Animal Health Component
100%
Research Effort Categories
Basic
(N/A)
Applied
100%
Developmental
(N/A)
Goals / Objectives
It is understood that cleaning costs represent a large portion of the operating costs for marine aquaculture operations. The objective of this project is to develop a novel mechanical scrubbing system that is scalable for use in all size marine aquaculture situations. Deliverables will include several iterations of scrubber element design (brush design), propulsion design, and electro-mechanical drive design. Field testing will be performed at AquaRanch in Long Key FL, using netting previously deployed as a testing platform for each design iteration. The data collected will consist of electrical amperage and voltage (of the drive), solidity (quantified cleanliness) before and after cleaning, and visual observations taken from underwater pictures and video.

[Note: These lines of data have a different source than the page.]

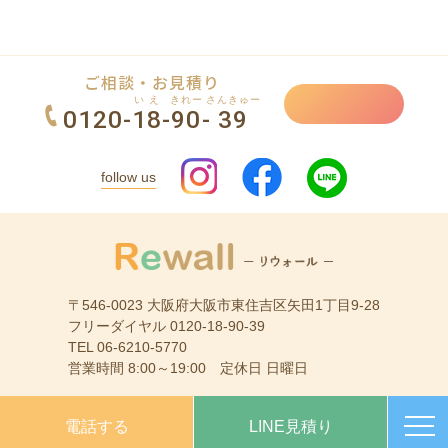
ご相談・お見積り
いえ
きれー
さんきゅー
0120-
18
-
90
-
39
follow us
〒546-0023 大阪府大阪市東住吉区矢田1丁目9-28
フリーダイヤル 0120-18-90-39
TEL 06-6210-5770
営業時間 8:00～19:00 定休日 日曜日
電話する
LINE見積り
© Rewall －リウォール－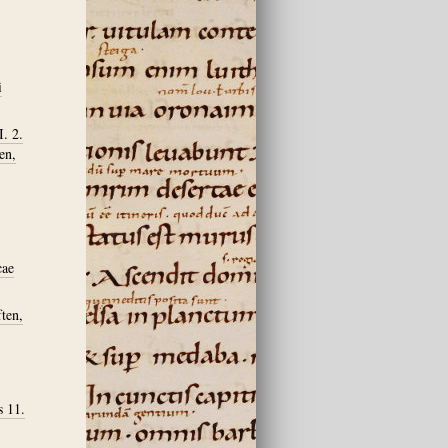
i
I. 2.
en,
cae
ten,
s 11.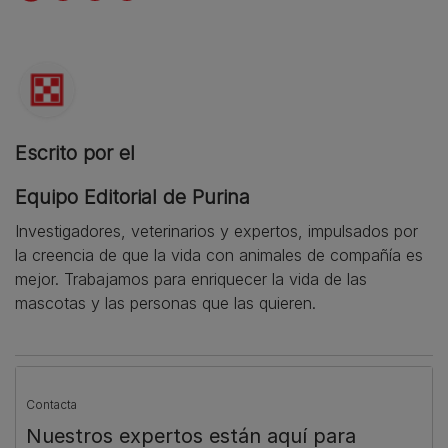
Escrito por el
Equipo Editorial de Purina
Investigadores, veterinarios y expertos, impulsados por
la creencia de que la vida con animales de compañía es
mejor. Trabajamos para enriquecer la vida de las
mascotas y las personas que las quieren.
Contacta
Nuestros expertos están aquí para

Milestones will include- development of prototype and final designs of the mechanical scrubbing element, development and testing of preliminary (basic) electronic control package, design and construction of a basic prototype drive, insight and research on propeller design and functionality, and prototype propeller fabrication. By the interim report, deliverables should include a design engineering report and the beginning of fabrication of a prototype. Design criteria will be evaluated, and optimized, with the final deliverable being in the form of a basic, small, functional prototype for more robust Phase II pilot studies.
Project Methods
The proposed mechanical scrubber represents a significant departure from conventional net cleaning methods. At present, nets are typically cleaned by hand, though net rotation, or using high pressure water devices. The proposed design should prove to be more efficient in its consumption of power , and drastically reduce operating costs, while eliminating the need for expensive infrastructure. The ideal design, and ultimate goal of this project is to identify the most efficient scrubbing mechanism in terms of power consumption as it relates to cleaning ability. Cleaning ability/efficiency will be measured as the change in solidity before and after cleaning. Amperage and voltage will also be recorded to determine the efficiency of the whole system- by relating amperage and voltage to reduction of solidity. This will help in determining the scale of the cleaner as it relates to individual applications in the aquaculture industry, as well as determining power requirements, and relating that to the availability/feasibility of power available at farms of corresponding scale.